◆ Task goal: The records that follow are to be transcribed in full, without their images.

◆ Listed records:

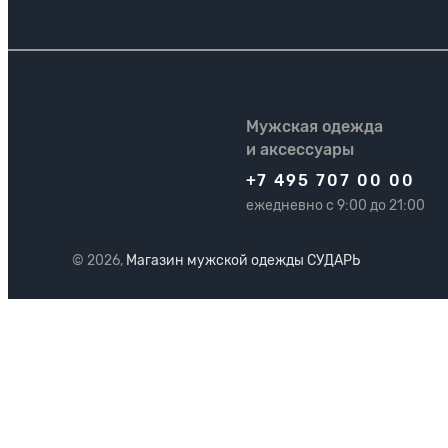
Мужская одежда
и аксессуары
+7 495 707 00 00
ежедневно с 9:00 до 21:00
© 2026,
Магазин мужской одежды СУДАРЬ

◆ Response box:
Мужская одежда
и аксессуары
+7 495 707 00 00
ежедневно с 9:00 до 21:00
© 2026,
Магазин мужской одежды СУДАРЬ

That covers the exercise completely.